== Records to use
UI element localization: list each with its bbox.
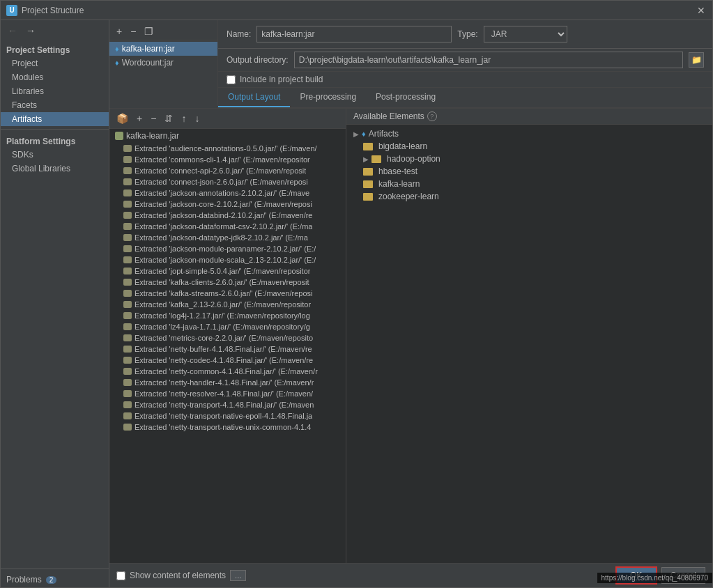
file-list-item[interactable]: Extracted 'metrics-core-2.2.0.jar/' (E:/… xyxy=(109,332,346,343)
window-title: Project Structure xyxy=(22,6,84,15)
remove-file-button[interactable]: − xyxy=(148,111,159,125)
file-list-item[interactable]: Extracted 'jackson-module-scala_2.13-2.1… xyxy=(109,254,346,265)
include-label[interactable]: Include in project build xyxy=(240,75,323,84)
file-list-item[interactable]: Extracted 'jackson-annotations-2.10.2.ja… xyxy=(109,187,346,199)
name-input[interactable] xyxy=(256,26,452,42)
sidebar-item-libraries[interactable]: Libraries xyxy=(1,84,109,98)
sidebar-item-modules[interactable]: Modules xyxy=(1,70,109,84)
file-list-item[interactable]: Extracted 'audience-annotations-0.5.0.ja… xyxy=(109,143,346,154)
avail-item-hadoop-option[interactable]: ▶ hadoop-option xyxy=(346,153,712,165)
file-list-item[interactable]: Extracted 'log4j-1.2.17.jar/' (E:/maven/… xyxy=(109,310,346,321)
avail-item-bigdata-learn[interactable]: bigdata-learn xyxy=(346,140,712,153)
file-list-item[interactable]: Extracted 'netty-transport-native-epoll-… xyxy=(109,410,346,421)
type-label: Type: xyxy=(457,29,477,39)
up-button[interactable]: ↑ xyxy=(178,111,189,125)
sidebar-item-global-libraries[interactable]: Global Libraries xyxy=(1,162,109,176)
file-list-item[interactable]: Extracted 'kafka-streams-2.6.0.jar/' (E:… xyxy=(109,288,346,299)
jar-file-icon xyxy=(123,379,132,386)
show-content-label[interactable]: Show content of elements xyxy=(130,571,226,580)
jar-file-icon xyxy=(123,412,132,419)
artifact-wordcount-label: Wordcount:jar xyxy=(122,58,174,68)
file-list-item[interactable]: Extracted 'jackson-datatype-jdk8-2.10.2.… xyxy=(109,232,346,243)
sort-button[interactable]: ⇵ xyxy=(162,111,176,125)
sidebar-item-artifacts[interactable]: Artifacts xyxy=(1,112,109,126)
file-list-item[interactable]: Extracted 'commons-cli-1.4.jar/' (E:/mav… xyxy=(109,154,346,165)
type-select[interactable]: JAR xyxy=(484,26,567,42)
jar-file-icon xyxy=(123,279,132,286)
jar-file-icon xyxy=(123,346,132,353)
file-list-item[interactable]: Extracted 'lz4-java-1.7.1.jar/' (E:/mave… xyxy=(109,321,346,332)
available-elements-title: Available Elements xyxy=(353,111,424,121)
avail-hbase-label: hbase-test xyxy=(378,167,417,176)
close-button[interactable]: ✕ xyxy=(696,5,707,16)
file-list-item[interactable]: Extracted 'netty-codec-4.1.48.Final.jar/… xyxy=(109,355,346,366)
avail-bigdata-label: bigdata-learn xyxy=(378,141,427,151)
file-list-item[interactable]: Extracted 'netty-transport-native-unix-c… xyxy=(109,421,346,433)
jar-file-icon xyxy=(123,312,132,319)
folder-icon-hadoop xyxy=(371,155,381,163)
sidebar-item-artifacts-label: Artifacts xyxy=(12,114,42,124)
avail-item-hbase-test[interactable]: hbase-test xyxy=(346,165,712,178)
more-options-button[interactable]: ... xyxy=(230,570,246,581)
copy-artifact-button[interactable]: ❐ xyxy=(141,24,156,38)
problems-label: Problems xyxy=(6,575,42,585)
jar-file-icon xyxy=(123,201,132,208)
file-list-item[interactable]: Extracted 'connect-api-2.6.0.jar/' (E:/m… xyxy=(109,165,346,176)
jar-file-icon xyxy=(123,323,132,330)
avail-item-kafka-learn[interactable]: kafka-learn xyxy=(346,178,712,190)
app-icon: U xyxy=(6,5,17,16)
tab-postprocessing[interactable]: Post-processing xyxy=(366,88,445,107)
avail-item-zookeeper-learn[interactable]: zookeeper-learn xyxy=(346,190,712,203)
file-list-item[interactable]: Extracted 'netty-resolver-4.1.48.Final.j… xyxy=(109,388,346,399)
jar-file-icon xyxy=(123,334,132,341)
file-list-item[interactable]: Extracted 'kafka-clients-2.6.0.jar/' (E:… xyxy=(109,277,346,288)
file-list-item[interactable]: Extracted 'netty-transport-4.1.48.Final.… xyxy=(109,399,346,410)
file-list-item[interactable]: Extracted 'jackson-core-2.10.2.jar/' (E:… xyxy=(109,199,346,210)
include-checkbox[interactable] xyxy=(227,75,236,84)
browse-button[interactable]: 📁 xyxy=(689,52,704,68)
jar-file-icon xyxy=(123,234,132,241)
artifact-item-kafka[interactable]: ♦ kafka-learn:jar xyxy=(109,42,217,56)
file-list-item[interactable]: Extracted 'netty-buffer-4.1.48.Final.jar… xyxy=(109,343,346,355)
artifact-item-wordcount[interactable]: ♦ Wordcount:jar xyxy=(109,56,217,70)
back-button[interactable]: ← xyxy=(5,24,20,38)
folder-icon-bigdata xyxy=(363,143,373,150)
tab-output-layout[interactable]: Output Layout xyxy=(218,88,290,107)
file-list-item[interactable]: Extracted 'connect-json-2.6.0.jar/' (E:/… xyxy=(109,176,346,187)
down-button[interactable]: ↓ xyxy=(192,111,202,125)
project-settings-label: Project Settings xyxy=(1,41,109,56)
jar-file-icon xyxy=(123,223,132,230)
expand-arrow-artifacts: ▶ xyxy=(353,130,359,138)
jar-file-icon xyxy=(123,368,132,375)
jar-icon xyxy=(115,132,123,140)
avail-hadoop-label: hadoop-option xyxy=(387,154,440,164)
add-artifact-button[interactable]: + xyxy=(114,24,125,38)
avail-item-artifacts[interactable]: ▶ ♦ Artifacts xyxy=(346,127,712,140)
show-content-checkbox[interactable] xyxy=(116,571,125,580)
file-list-item[interactable]: Extracted 'jopt-simple-5.0.4.jar/' (E:/m… xyxy=(109,265,346,277)
sidebar-item-facets-label: Facets xyxy=(12,100,37,110)
output-dir-input[interactable] xyxy=(294,52,683,68)
add-file-button[interactable]: + xyxy=(134,111,145,125)
file-list-item[interactable]: Extracted 'netty-common-4.1.48.Final.jar… xyxy=(109,366,346,377)
file-list-item[interactable]: Extracted 'jackson-module-paranamer-2.10… xyxy=(109,243,346,254)
tab-preprocessing[interactable]: Pre-processing xyxy=(290,88,366,107)
show-module-button[interactable]: 📦 xyxy=(114,111,131,125)
avail-artifacts-label: Artifacts xyxy=(369,129,399,139)
jar-file-icon xyxy=(123,245,132,252)
sidebar-problems[interactable]: Problems 2 xyxy=(1,572,109,587)
forward-button[interactable]: → xyxy=(23,24,38,38)
file-list-item[interactable]: Extracted 'jackson-databind-2.10.2.jar/'… xyxy=(109,210,346,221)
remove-artifact-button[interactable]: − xyxy=(128,24,139,38)
avail-zookeeper-label: zookeeper-learn xyxy=(378,192,439,201)
sidebar-item-project[interactable]: Project xyxy=(1,56,109,70)
file-list-item[interactable]: Extracted 'jackson-dataformat-csv-2.10.2… xyxy=(109,221,346,232)
file-list-item[interactable]: Extracted 'kafka_2.13-2.6.0.jar/' (E:/ma… xyxy=(109,299,346,310)
jar-file-icon xyxy=(123,268,132,274)
file-root-item[interactable]: kafka-learn.jar xyxy=(109,129,346,143)
folder-icon-zookeeper xyxy=(363,193,373,201)
file-list-item[interactable]: Extracted 'netty-handler-4.1.48.Final.ja… xyxy=(109,377,346,388)
sidebar-item-facets[interactable]: Facets xyxy=(1,98,109,112)
sidebar-item-sdks-label: SDKs xyxy=(12,150,33,160)
sidebar-item-sdks[interactable]: SDKs xyxy=(1,148,109,162)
====
_What this task involves_
Pull every line with the string "test" out of the material.

_Task answer_
avail-hbase-label: hbase-test xyxy=(378,167,417,176)
avail-item-hbase-test[interactable]: hbase-test xyxy=(346,165,712,178)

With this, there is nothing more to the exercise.